ConicAI_LLM_model / SPECIFICATION.md
girish00's picture
update endpoint helper files
3e6e808 verified
# Project Specification
## 1. Project Name
Local Advanced Fine-Tuning Pipeline for Coding LLM
## 2. Purpose
Provide a fully local, modular workflow to fine-tune a compact coding LLM for:
- code fixing
- debugging
- code explanation
- response confidence and relevancy signals
## 3. Functional Requirements
### FR-1 Dataset Generation
- System must generate a JSON dataset with fields:
- `instruction`
- `input`
- `output`
- `explanation`
- `confidence`
- `relevancy`
- Dataset size must be constrained to 5000-10000 samples.
### FR-2 Model Fine-Tuning
- System must support LoRA fine-tuning on:
- `Qwen/Qwen2.5-Coder-0.5B-Instruct` (default)
- Training inputs must be tokenized and formatted from dataset records.
- Training output must be stored in a configurable output directory.

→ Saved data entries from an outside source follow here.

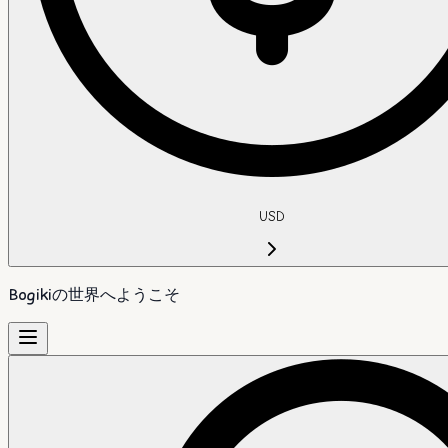
USD
Bogikiの世界へようこそ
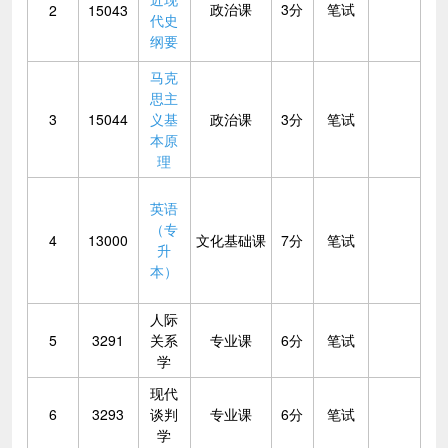
政治课
3分
笔试
2
15043
代史
纲要
马克
思主
3
15044
义基
政治课
3分
笔试
本原
理
英语
（专
4
13000
文化基础课
7分
笔试
升
本）
人际
5
3291
关系
专业课
6分
笔试
学
现代
6
3293
谈判
专业课
6分
笔试
学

### FR-3 Pipeline Orchestration
- System must provide a one-command execution script for:
- dataset generation
- training
- optional uploading
- Pipeline must support skipping individual stages.
### FR-4 Local Inference
- System must generate outputs from local model folder.

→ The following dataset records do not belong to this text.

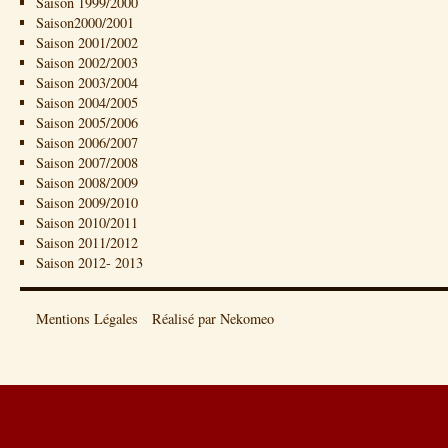
Saison 1999/2000
Saison2000/2001
Saison 2001/2002
Saison 2002/2003
Saison 2003/2004
Saison 2004/2005
Saison 2005/2006
Saison 2006/2007
Saison 2007/2008
Saison 2008/2009
Saison 2009/2010
Saison 2010/2011
Saison 2011/2012
Saison 2012- 2013
Mentions Légales
Réalisé par Nekomeo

- Inference module must support:
- LoRA adapter outputs
- full model outputs
- Inference output must be valid JSON containing:
- `code`
- `explanation`
- `confidence`
- `important_tokens`
- `relevancy_score`
- `hallucination`
- `hallucination_check_reason`
- `latency_ms`
### FR-5 HF Upload
- System must upload trained model artifacts to a user-specified HF repo.
- Upload should be optional and independently executable.
- System must support updating an existing HF model repo by uploading to the same `repo_id`.
## 4. Non-Functional Requirements
### NFR-1 Reliability
- Scripts must fail with clear error messages for missing files/directories.
### NFR-2 Configurability
- Hyperparameters and paths must be configurable via CLI.
- Pipeline defaults should be read from `training_config.json`.
### NFR-3 Performance
- Must support limited-sample smoke run for CPU environments.
- Tokenization must use deterministic fixed-length padding for stable LoRA training labels.
- Inference should support deterministic mode by default for stable outputs.
### NFR-4 Maintainability
- Modules must remain decoupled and single-purpose where possible.
- Documentation must include setup and run commands.
## 5. Input/Output Contracts
### Dataset Generator
- Input:
- `--size` (int, 5000-10000)
- `--out` (path)
- Output:
- JSON training file at `--out`
### Trainer
- Input:
- dataset file path
- model name
- hyperparameters
- Output:
- trained model artifacts in `output_dir`
### Inference
- Input:
- local model path
- prompt
- max new tokens
- Output:
- structured JSON to stdout
- Contract:
- required keys: `code`, `explanation`, `confidence`, `important_tokens`, `relevancy_score`, `hallucination`, `hallucination_check_reason`, `latency_ms`
### Upload
- Input:
- model directory path
- HF repo id
- Output:
- model artifacts uploaded to HF repo
## 6. Default Configuration
- Model: `Qwen/Qwen2.5-Coder-0.5B-Instruct`
- Dataset size: `8000`
- Epochs: `3`
- Batch size: `2`
- Learning rate: `1e-4`
- Max length: `512`
## 7. Validation Criteria
Project is considered runnable when:
- all scripts compile
- dataset generation succeeds
- a smoke training run completes
- inference returns valid JSON payload with required keys
- upload script accepts valid model dir and repo id
## 8. Known Constraints
- CPU training is slow for full dataset runs.
- HF login/token is required for upload.
- Output quality depends heavily on dataset diversity and quality.